Did a small trade with Tony @WNYTony and i happened to send a few bodyguards, well he got my package first (they were supposed to cross in the mail) and decided to teach me a lesson, im taught Tony, thank you
First pic is the army of bodyguards he sent, second pic is the full package including the reading material


----------



## Piper (Nov 30, 2008)

@WNYTony sent you a whole regiment! Enjoy.


----------



## msmith1986 (Apr 24, 2017)

Daaaayuuuum Tony. Nice.

Sent from my LG-H830 using Tapatalk


----------



## Matt_21 (May 15, 2014)

Wow. He 2-for-1`d you!
10 times!


----------



## OneStrangeOne (Sep 10, 2016)

LMAO! @WNYTony IS the master of destruction!


----------



## UBC03 (Nov 18, 2015)

Damn bro

sent from Bob's.. smoking customs til he gets home and presses charges..


----------



## Rondo (Sep 9, 2015)

@WNYTony, on the green in one.


----------



## ebnash (Mar 5, 2017)

Tony's the bull and you, my friend, got the horns.

Fantastic job, @WNYTony


----------



## Cherokee98 (Apr 5, 2018)

Oh now thats a nice hit @WNYTony!


----------



## Hickorynut (Jun 26, 2017)

Now that's a welcome wagon! Nice @WNYTony


----------



## selpo (Nov 4, 2015)

Boom!


----------



## Scotchpig (Apr 8, 2018)

Well played @WNYTony. Putting for eagle

Sent from my iPhone using Tapatalk


----------



## Kidvegas (Oct 17, 2016)

HA! Talk about a beating.....damn tony!


Sent from Dino’s living room floor.....dogs got the couch!


----------



## WNYTony (Feb 12, 2014)

Aw come on it was a trade, some rockets for those Fumas and you did hit me with the highly exclusive Fusion sticks. Glad they survived the journey. Thought you might enjoy the reading material I really like that magazine.

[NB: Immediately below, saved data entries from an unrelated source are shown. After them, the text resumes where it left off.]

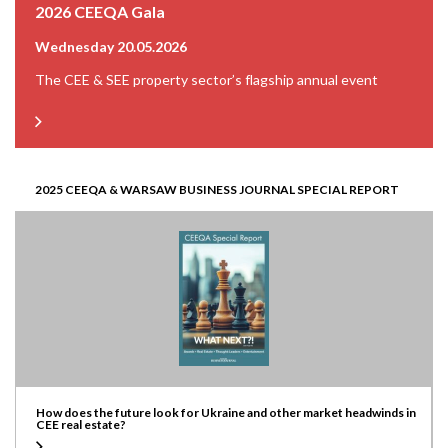
2026 CEEQA Gala
Wednesday 20.05.2026
The CEE & SEE property sector’s flagship annual event
2025 CEEQA & WARSAW BUSINESS JOURNAL SPECIAL REPORT
How does the future look for Ukraine and other market headwinds in
CEE real estate?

Thanks for trading bro.


----------



## Olecharlie (Oct 28, 2017)

@WNYTony just handed out another good ole fashioned Ash Whooping! :vs_cool:


----------



## Alrightdriver (May 2, 2017)

Epic!! A no mercy smack down!! 

Sent from my SM-S727VL using Tapatalk


----------



## Sophie0503 (Jan 20, 2018)

Lord mercy what a bomb, good deal Tony, needless to say the respect for fellow members on here just can’t be beat.


----------